Blue plaque honours pioneering woman scientist
A blue plaque has been unveiled in honour of the pioneering medical scientist Mary Pickford (1902-2002).
Pickford became the first female Professor in the University’s Medical School when she was appointed to the Chair of Physiology in 1966.
Science of life
Her pioneering work in the field of neuroendocrinology made major contributions to our understanding of how hormones released from the pituitary gland in the brain control kidney and reproductive functions in the body.
Throughout her life she overcame the barriers to pursuing a career in science as a woman in the 20th century and became highly regarded as a meticulous experimentalist and an engaging medical educator. She was also highly supportive of young scientists.
The blue plaque has been unveiled in the University’s Old Medical School Quad at Teviot Place.

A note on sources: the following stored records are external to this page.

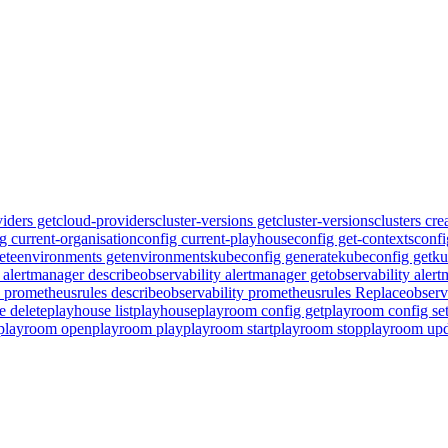
iders get
cloud-providers
cluster-versions get
cluster-versions
clusters cre
g current-organisation
config current-playhouse
config get-contexts
confi
ete
environments get
environments
kubeconfig generate
kubeconfig get
ku
y alertmanager describe
observability alertmanager get
observability aler
y prometheusrules describe
observability prometheusrules Replace
observ
e delete
playhouse list
playhouse
playroom config get
playroom config se
playroom open
playroom play
playroom start
playroom stop
playroom upd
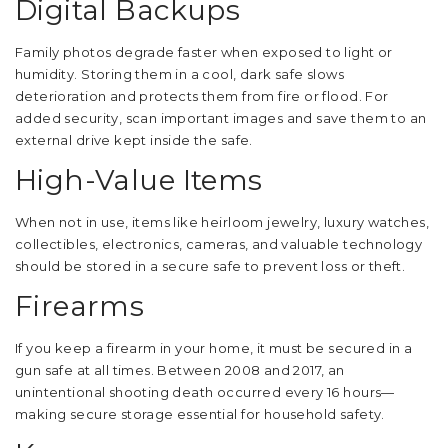
Digital Backups
Family photos degrade faster when exposed to light or
humidity. Storing them in a cool, dark safe slows
deterioration and protects them from fire or flood. For
added security, scan important images and save them to an
external drive kept inside the safe.
High-Value Items
When not in use, items like heirloom jewelry, luxury watches,
collectibles, electronics, cameras, and valuable technology
should be stored in a secure safe to prevent loss or theft.
Firearms
If you keep a firearm in your home, it must be secured in a
gun safe at all times. Between 2008 and 2017, an
unintentional shooting death occurred every 16 hours—
making secure storage essential for household safety.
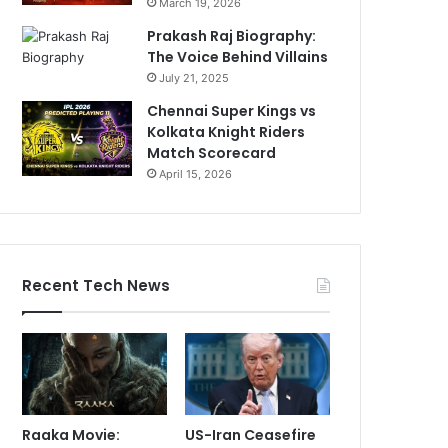
March 19, 2026
Prakash Raj Biography:
The Voice Behind Villains
July 21, 2025
Chennai Super Kings vs
Kolkata Knight Riders
Match Scorecard
April 15, 2026
Recent Tech News
Raaka Movie:
US-Iran Ceasefire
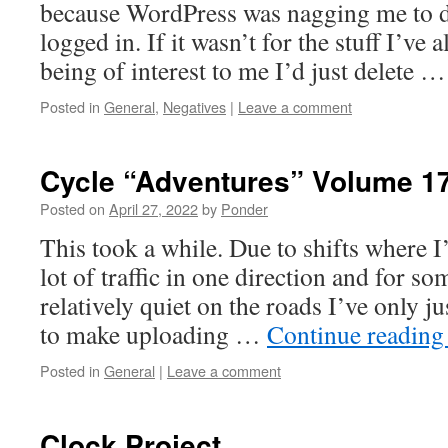
because WordPress was nagging me to d
logged in. If it wasn’t for the stuff I’ve
being of interest to me I’d just delete 
Posted in
General
,
Negatives
|
Leave a comment
Cycle “Adventures” Volume 1
Posted on
April 27, 2022
by
Ponder
This took a while. Due to shifts where I’
lot of traffic in one direction and for so
relatively quiet on the roads I’ve only j
to make uploading …
Continue readin
Posted in
General
|
Leave a comment
Clock Project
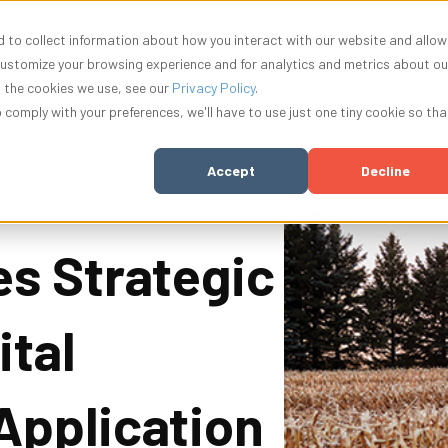
 to collect information about how you interact with our website and allow
nu for Solutions
Show submenu for Resources
Show submenu for Company
Show submenu f
ources
Company
Innovation
Log In
customize your browsing experience and for analytics and metrics about ou
t the cookies we use, see our
Privacy Policy
.
o comply with your preferences, we'll have to use just one tiny cookie so tha
Accept
Decline
s Strategic
ital
Application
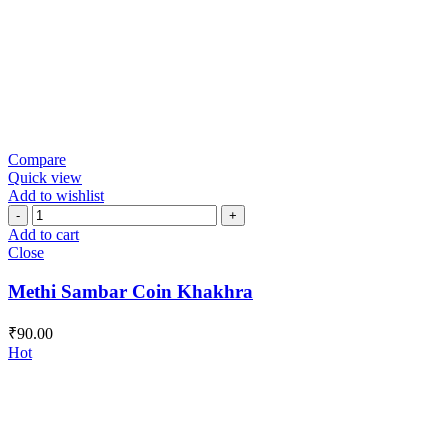
Compare
Quick view
Add to wishlist
Methi
Sambar
Add to cart
Coin
Close
Khakhra
quantity
Methi Sambar Coin Khakhra
₹
90.00
Hot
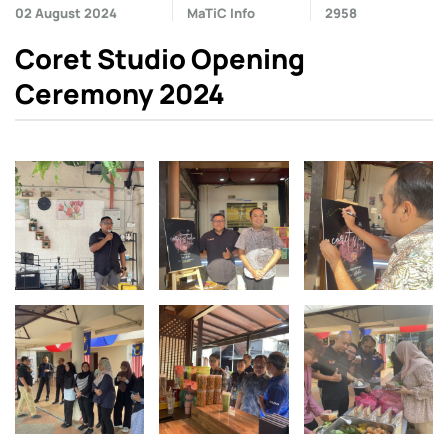
02 August 2024
MaTiC Info
2958
Coret Studio Opening
Ceremony 2024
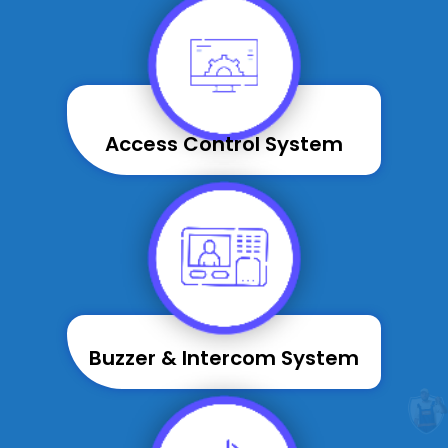
Access Control System
Buzzer & Intercom System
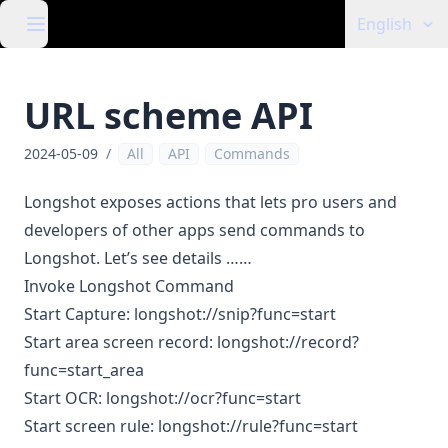
English
URL scheme API
2024-05-09
/
All
API
Commands
Longshot exposes actions that lets pro users and
developers of other apps send commands to
Longshot. Let’s see details ……
Invoke Longshot Command
Start Capture: longshot://snip?func=start
Start area screen record: longshot://record?
func=start_area
Start OCR: longshot://ocr?func=start
Start screen rule: longshot://rule?func=start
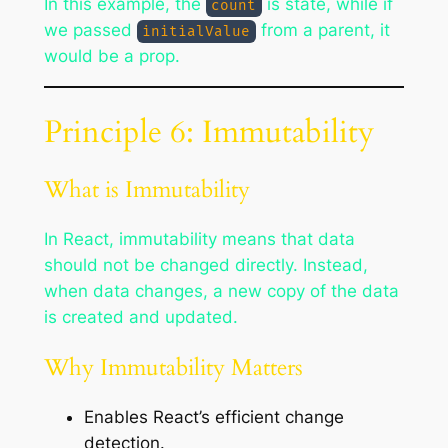
In this example, the
is state, while if
count
we passed
from a parent, it
initialValue
would be a prop.
Principle 6: Immutability
What is Immutability
In React, immutability means that data
should not be changed directly. Instead,
when data changes, a new copy of the data
is created and updated.
Why Immutability Matters
Enables React’s efficient change
detection.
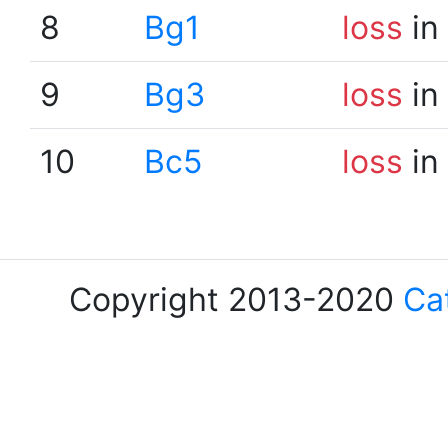
8
Bg1
loss
in
9
Bg3
loss
in
10
Bc5
loss
in
Copyright 2013-2020
Ca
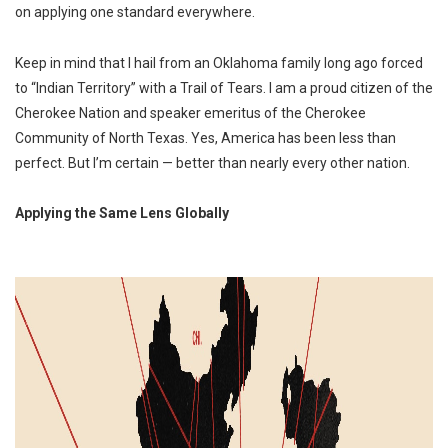
on applying one standard everywhere.
Keep in mind that I hail from an Oklahoma family long ago forced
to “Indian Territory” with a Trail of Tears. I am a proud citizen of the
Cherokee Nation and speaker emeritus of the Cherokee
Community of North Texas. Yes, America has been less than
perfect. But I’m certain — better than nearly every other nation.
Applying the Same Lens Globally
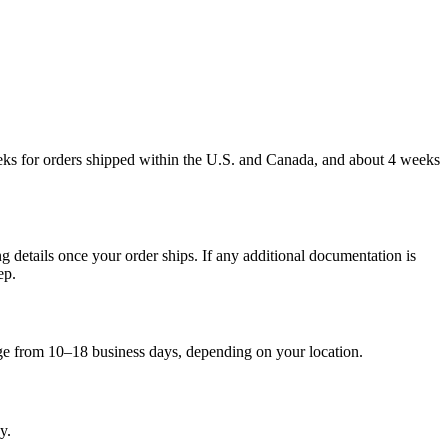
weeks for orders shipped within the U.S. and Canada, and about 4 weeks
g details once your order ships. If any additional documentation is
ep.
nge from 10–18 business days, depending on your location.
y.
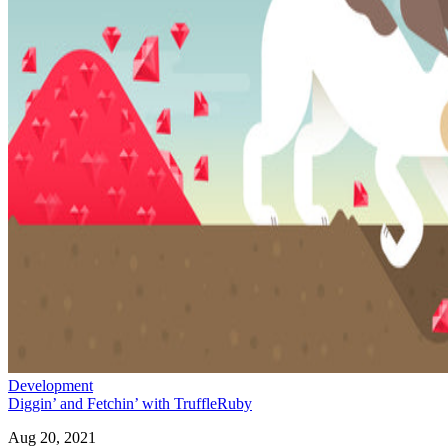
Development
Diggin’ and Fetchin’ with TruffleRuby
Aug 20, 2021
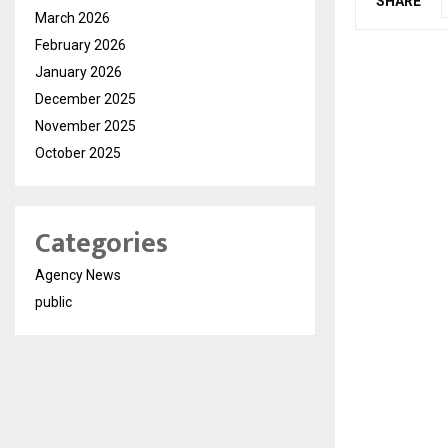
SHARE
March 2026
February 2026
January 2026
December 2025
November 2025
October 2025
Categories
Agency News
public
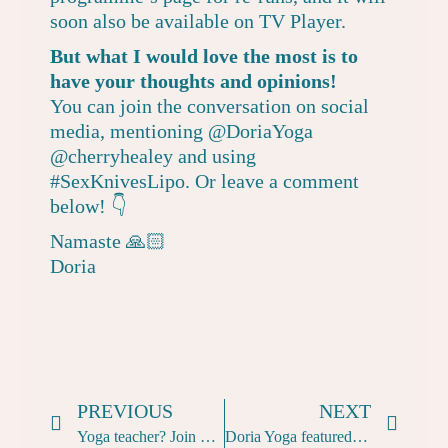
soon also be available on
TV Player
.
But what I would love the most is to
have your thoughts and opinions!
You can join the conversation on social
media, mentioning
@DoriaYoga
@cherryhealey
and using
#SexKnivesLipo. Or leave a comment
below! 👇
Namaste 🙏🏻
Doria
PREVIOUS
NEXT
Yoga teacher? Join me on a donation-based Naked Yoga class in London
Doria Yoga featured in Bare With Me, a short film about social nakedness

It is part of a scheme by The Physiological Society to commemorate outstanding physiologists who have contributed to the advancement of the discipline through their discoveries while leaving a legacy beyond their lifetime.
This is the fourth unveiling in The Physiological Society’s Blue Plaque scheme which intended to raise the visibility of physiology and give the wider public an insight into the positive role that ‘the science of life’ plays in their everyday lives. It is hoped that these plaques will spark curiosity and help inspire new generations to get involved in the physiological sciences.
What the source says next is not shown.